Despite being a tough year for pretty much everyone (with the possible exception of Amazon and takeaways), the Polkadot network and community is coming out of 2020 with the wind very much behind its sails. So now that we’ve reached the end of 2020, for better or worse, let’s have a roundup of what we achieved and what we’re planning to do over the course of 2021…
I tend to start these roundups with a few statistics, and this year seems no exception. Development has continued apace, with the Rust codebase standing at well in excess of half a million lines of code. Around half of the 577 kLOC total is in the Substrate repository, which itself has now been forked by more than 1,000 Github users and has collected 3,515 stars from developers across the world. That code has been added in almost 5,000 separate improvements over the 3 years it has been in existence. Over 2,600 developers sit in the Substrate Technical channel, nearly tripling from less than 1,000 at the beginning of the year.

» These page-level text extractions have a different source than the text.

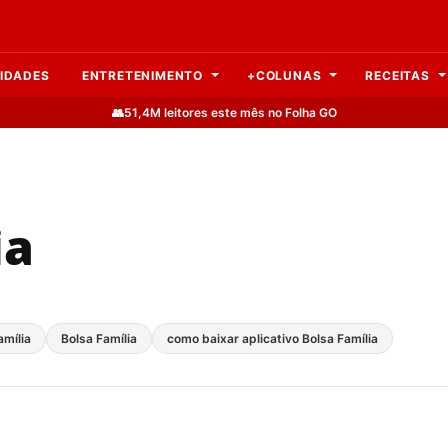
IDADES
ENTRETENIMENTO
+COLUNAS
RECEITAS
👥
51,4M leitores este mês no Folha GO
ia
amília
Bolsa Família
como baixar aplicativo Bolsa Família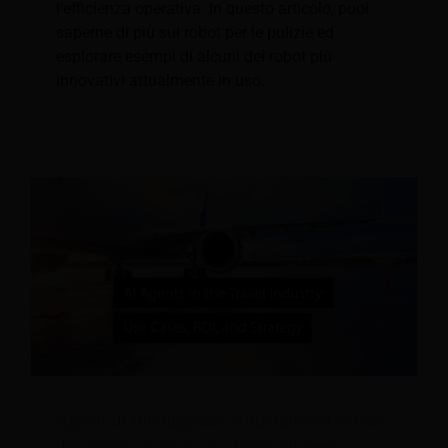
l'efficienza operativa. In questo articolo, puoi
saperne di più sui robot per le pulizie ed
esplorare esempi di alcuni dei robot più
innovativi attualmente in uso.
Agenti di intelligenza artificiale nel settore
dei viaggi: casi d'uso, ROI e strategia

Over 2020, more than 200 projects have been funded between the grants programmes and treasuries. Since launching with governance a few short months ago, Polkadot’s treasury has funded 23 proposals to a total of 118,465.63 DOT. In Kusama’s year or so of being live, its treasury meanwhile has funded 40 proposals awarding a total of 62,222.92 KSM. This is all in addition to the $4.1m granted to 145 proposals done as part of Web3 Foundation’s ongoing grants programme. And of course there are a growing number of ecosystem funds centred around Polkadot ready to support great projects.

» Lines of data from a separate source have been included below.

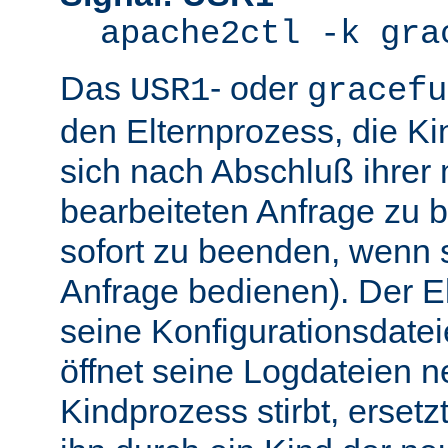
apache2ctl -k gra
Das
- oder
USR1
gracefu
den Elternprozess, die K
sich nach Abschluß ihre
bearbeiteten Anfrage zu 
sofort zu beenden, wenn 
Anfrage bedienen). Der El
seine Konfigurationsdatei
öffnet seine Logdateien 
Kindprozess stirbt, ersetz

At time of writing, of the 1.02bn DOT which exist within Polkadot, 63% are locked into the staking system. Polkadot became the number one network for staking by value staked in its six short months of existence. A further 10.4m DOT sits in the Polkadot treasury ready to be spent on great proposals, and this is set to increase at around 1.6m DOT each year, funded from part of Polkadot’s 10% annual token-base minting rate.

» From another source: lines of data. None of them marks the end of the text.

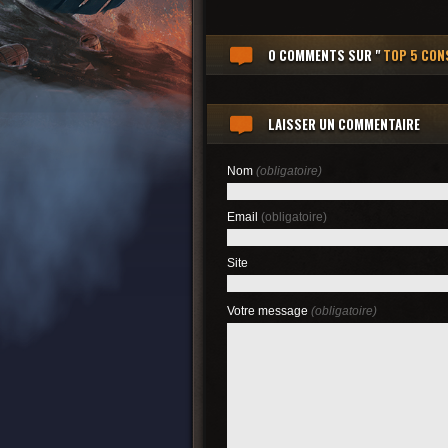
0 COMMENTS
SUR "
TOP 5 CON
LAISSER UN COMMENTAIRE
Nom
(obligatoire)
Email
(obligatoire)
Site
Votre message
(obligatoire)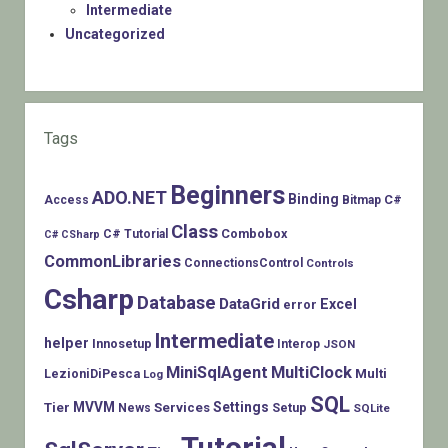
Intermediate
Uncategorized
Tags
Beginners
ADO.NET
Binding
C#
Access
Bitmap
Class
Combobox
C# Tutorial
C# CSharp
CommonLibraries
ConnectionsControl
Controls
Csharp
Database
DataGrid
Excel
error
Intermediate
helper
Innosetup
Interop
JSON
MiniSqlAgent
MultiClock
LezioniDiPesca
Multi
Log
SQL
MVVM
Settings
Tier
Services
Setup
News
SQLite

Though there have been many launches within our ecosystem during 2020, surely the most notable is that of Polkadot itself, happening in a smooth and staged rollout. In May, we rolled out the Polkadot launch roadmap to kick off what was to come, along with the first episode of “Polkadot: Behind the Code,” recounting how we got there. Beginning with the claims process (for original participants), then following with the genesis block of a permissioned PoA network, Polkadot evolved into an NPoS network and became first unpermissioned, and later a transferable token by decentralised vote.
This process truly showcased the power of Substrate’s incredible Webassembly-based metaprotocol, allowing seamless upgrades to happen over time which changed the fundamental nature of the network and allowed a high-stakes network such as Polkadot to be launched in gradual, low-risk steps.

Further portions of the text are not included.